Pour en revenir à ce besoin de réveil que nous saluons avec joie parmi nous, bornons-nous à indiquer ici quelques-unes des conditions qui nous paraissent indispensables pour qu’il aboutisse à un mouvement sérieux et profond. Ces conditions ne sont pas arbitraires ; elles résultent de la nature même de l’œuvre dont il s’agit et de tous les précédents historiques dont il faut bien tenir compte.
Un réveil religieux a pour but de ramener les hommes à Dieu, en un mot de les convertir. S’il se propose un but moins élevé et s’il se contente à moins que cela, il fait fausse route et avortera infailliblement. C’est assurément une belle entreprise que celle de l’apologète chrétien qui veut réfuter les objections que l’on élève aujourd’hui, au nom de la raison et de la science, contre la foi chrétienne, et nul n’applaudit plus que nous aux conférences apologétiques où la foi se mesure avec l’incrédulité. Mais ce n’est pas précisément dans les réunions de réveil que de tels discours sont à leur place. Pour l’immense majorité des personnes qui assistent à de telles réunions, l’obstacle à la conversion n’est pas dans l’intelligence, mais dans le cœur et dans la volonté. Eût-on réussi à réfuter victorieusement certaines objections, tout resterait à faire tant qu’on n’aurait pas remué la conscience. On enregistrerait un succès oratoire de plus, mais le réveil ne serait pas même commencé.
Ramener l’homme à Dieu ! Cette tâche, la plus noble que l’on puisse se proposer ici-bas, et la seule que les anges puissent envier aux hommes, implique avant tout une claire notion de ce qu’est l’homme sans Dieu, c’est-à-dire une notion tragique du péché et de la condamnation qu’il entraîne. Arrière cette idée optimiste de la nature humaine, d’après laquelle l’homme est foncièrement bon et n’a qu’à réveiller en lui l’instinct de la perfection ! C’est à cette méconnaissance de la nature et de la gravité du péché qu’est due la stérilité religieuse de l’ancien libéralisme, et, si quelque chose peut nous réjouir dans le nouveau, c’est qu’il paraît résolu à ne pas se contenter du point de vue superficiel de ses devanciers sur ce point essentiel.
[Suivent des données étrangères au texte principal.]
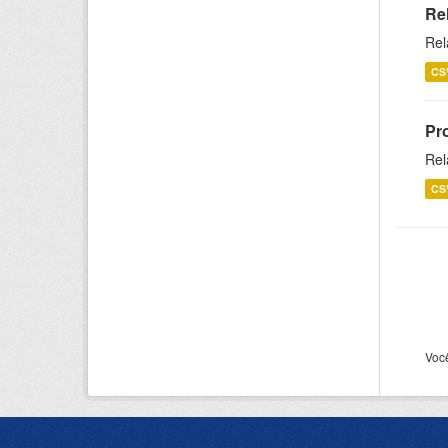
Re
Rel
CS
Pr
Rel
CS
Voc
Si vous n’êtes pas persuadés, avec saint Paul, que le pécheur « est mort dans ses péchés », et si vous ne travaillez pas à l’en persuader, de quel droit troubleriez-vous un sommeil qui est sans danger et qui a bien ses charmes ?
Mais il ne suffit pas de prendre l’homme tel qu’il est ; il faut le ramener à Dieu tel qu’Il est, c’est-à-dire tel qu’il s’est révélé à nous en Jésus-Christ. Le réveil du pécheur n’est pas simplement une œuvre subjective, un travail de l’homme sur lui-même, un effort énergique de s’amender ; il est une œuvre objective, extérieure à nous, surnaturelle et divine, dont les conditions ont été réglées par Dieu lui-même. Prêcher la conversion sans la rédemption, sans la croix, c’est donc méconnaître la condition essentielle du salut, c’est donner à l’homme l’illusion qu’il peut se sauver par lui-même, c’est le pousser dans une voie sans issue. C’est oublier que Jésus, dans son entretien mémorable avec Nicodème, a rattaché indissolublement ces deux conditions, puisqu’après avoir dit : « Il faut que vous naissiez de nouveau », il a ajouté : « Il faut que le Fils de l’homme soit élevé comme le serpent le fut au désert. »
Tous les réveils, depuis la première Pentecôte jusqu’à ceux de notre siècle, sont nés de cette double affirmation : le péché et la rédemption. Le rationalisme s’est montré impuissant à réveiller les âmes, parce qu’il a supprimé ou affaibli ces deux faits. La jeune génération libérale prétend rompre avec ses devanciers qui « réduisaient le christianisme à une aspiration vers le progrès et l’infini », elle insiste avec raison sur « l’horreur du péché ». Mais, tout en saluant avec sympathie l’ardeur généreuse qui l’anime, il faut lui rappeler que la croix du Golgotha est le seul levier assez puissant pour soulever le fardeau du péché de l’humanité.